God tried to help Cain when he told him how to please him, but God also warned him to control his feelings, not allowing evil to control him. Instead of listening to God, Cain murdered Abel, allowing evil to work through him. One of the reasons that evil is done to us and through us is due to the dark inner thoughts, feelings and fears that all humans face. Those emotions can control us if we allow evil to grow.

We all experience negative feelings, but we might not yet understand how they can overtake us, leading us to hurt others. When evil is done to us, the pain we receive might lead us to inflict evil on others, often people who don’t deserve it. Though we may not murder another person, every human since the beginning of time has both received and committed evil in some form.

 

  • Can you think of an example when another person had a strong emotion and turned this negative emotion on you? Or perhaps a time when you did this to somebody else? Leave a minute for this silent reflection. Ask if anybody would like to share an example.

Caregiver Connection

5 minutes

As caregivers, it is important to remember that we all have dark feelings that may allow evil to control us. We sometimes pass this evil onto our children. We take the pain from our own experiences and our own trauma, and it continues to future generations. If we want to break this family cycle, we must learn to recognize when evil is at work in us and around us.

Sometimes it is not one person who acts out of evil, but entire communities and cultures, though they may not fully grasp the wrongs they do. For example, some Western countries legally enslaved African people, paying them nothing for hard labor; yet, slave owners did not believe evil was working through them when they enslaved them. All communities make decisions like these and it can be difficult to talk about evil. However, if we want to learn to love others, especially our children, we will grow to recognize when evil is at work.


Application/Activity

15 minutes

Remember that our definition of evil is to choose what is bad for another’s heart, mind, and body. We will now do a group activity to explore how different situations that involve children show choosing what is good for a child’s heart, mind, and body or choosing what is bad for a child’s heart, mind, and body. Some will be obvious and others more challenging.

 

Follow these instructions for the activity:

  1. Divide the caregivers into groups of 4 people, making sure that at least one person in each group can read well, if possible.
  2. Give each group a bag holding a set of common parenting practices, asking them not to view them yet.
  3. Each group should pull out one example at a time and respond to these two questions:
    1. How does this parenting practice affect a child’s heart, mind, and body?
    2. Do you think it chooses what is good or bad for a child?
  4. Explain that they should think about how each practice affects the heart (our ability to make good decisions and choices), the mind (thoughts and feelings) and body (health and overall well-being). This may be a new way to think, but the idea is to help them connect how parenting affects a child’s whole person. For some “bad” examples such as beating a child to encourage obedience, have the caregivers consider how harming a child’s body and mind is a harmful way to teach obedience.
  5. Allow the groups to pull out the pieces of paper one at a time and answer both questions.
  6. After the groups have discussed them, read one parenting practice at a time out loud and have each group share their answers.
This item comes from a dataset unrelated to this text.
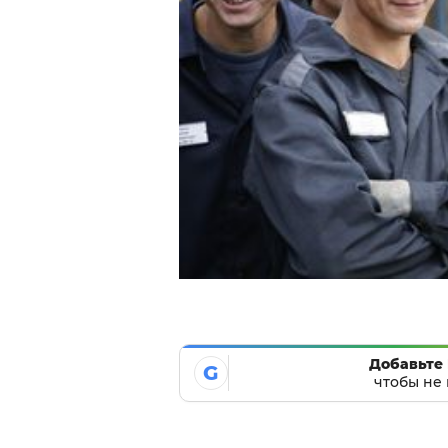
Добавьте 
G
чтобы не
As mentioned in the Preparation section, allow the groups to openly share different ideas without open disagreement. Instead, allow for discussion and ask questions about how a particular practice might affect a child’s heart and mind (which are less likely to be considered as they are often unseen). Below is a chart for your reference, though it should not be used to give easy answers. Instead it should help you lead the discussion.
Good Bad
Not allowing a child to have free time until household chores are finished.

Possible examples:

  • Mind: feelings of laziness or disobedience can change with a worthwhile reward
  • Heart: teaches a child to make responsible choices
  • Body: teaches responsible use of the body for studying
Beating a child for not finishing housework.

Possible examples:

  • Mind: makes the child angry and depressed due to failure
  • Heart: the child might obey in the future (a good decision), but out of fear
  • Body: physical beating harms the child's body
All school age children allowed to attend school.
  • Mind: teaches children to read and think well; gives feelings of accomplishment
  • Heart: education that helps make good decisions
  • Body: learn about how to care for their bodies
Girls are not allowed to attend school.
  • Mind: girls' minds do not get to grow and develop; education helps any child be successful; lack of opportunity gives girls feelings of depression and hopelessness
  • Heart: Lack of opportunity, education and life experience prevents them from learning to make good decisions
  • Body: Lack of exercise and movement leads to unhealth. Lack of education also increases risk of poverty.
Saying to a child, “Let me show you how to chop vegetables correctly so this dish turns out well.”
  • Mind: gives the child the right ideas to cook well; gives the child positive feelings due to correct learning
  • Heart: the child can choose to chop vegetables correctly in the future
  • Body: cares for the child’s physical safety; teaches the body to work correctly

 

Saying to a child, “You are a terrible cook! You will never learn how to do it well!”
  • Mind: negatively affects a child's self-image and belief that they can learn
  • Heart: child may choose not to help or try new things in the future
  • Body: child does not learn skills or how his body can work together
Young children learning to do simple chores at home to gain confidence and responsibility.
  • Mind: helps the child gain confidence and learn responsibility and skills
  • Heart: helps the child learn positive feelings of accomplishment when they choose to help
  • Body: helps the child learn skills and see, over time, how they grow and overcome limitations 
Young children work outside the home to provide money for the family.
  • Mind: does not grow and develop through education, which limits future success; lack of opportunity leads to depression and hopelessness
  • Heart: lack of opportunity, education and life experience prevents child from learning to make good decisions
  • Body: hard labor can injure a child's body, not allow for proper rest and limit proper food intake

Reflection

4 minutes

This activity might have made some of us feel uncomfortable, as it asked us to think about some common practices in our community that hurt children. Perhaps some of us haven’t made this connection before, so it is important to recognize such wrongs, but not to dwell in shame about what has happened in the past. In the previous lesson, we explained that protecting our children means protecting them from intentional and unintentional forms of harm. One purpose of this parenting course is to help us all grow to find more ways to love our children well and let go of practices that harm them.

The good news is that though evil can come naturally to us, we also can experience and give love to our children. That is God’s gift to us! In a moment of silence, ask God to show you examples from your own life when you knew that love was present. This might be someone caring well for you, or when you saw another person or child being loved well by another person. Allow at least a minute’s silence for examples to come to mind. Silent reflection is a new practice for many; give enough time for people to think.

After a few minutes of silence, allow the caregivers to share different examples of times when God’s love was present. Do not pressure any to share, however.


Closing

1 minute

As we discuss how evil can lead us to struggle in our parenting, we need to also keep in mind how God’s love leads us to succeed. Until the next time we meet, pay attention to how hardship and inner fears and negative feelings might lead us to fail to love others, but also pay attention to how good thoughts and feelings lead to loving others well.

As we learn and grow in how to care well for our children, we will see that these moments of love’s presence will become more frequent.


Resources

Common Parenting Practices Sample Set

Not allowing a child to have free time until household chores are finished
Beating a child for not finishing homework
All school age children allowed to attend school
Girls are not allowed to attend school
Saying to a child, "Let me show you how to chop vegetables correctly so this dish turns out well."
Saying to a child, "You are a terrible cook! You will never learn how to do it well."
Young children learning to do simple chores at home to gain confidence and responsibility.
Young children work outside the home to provide money for the family.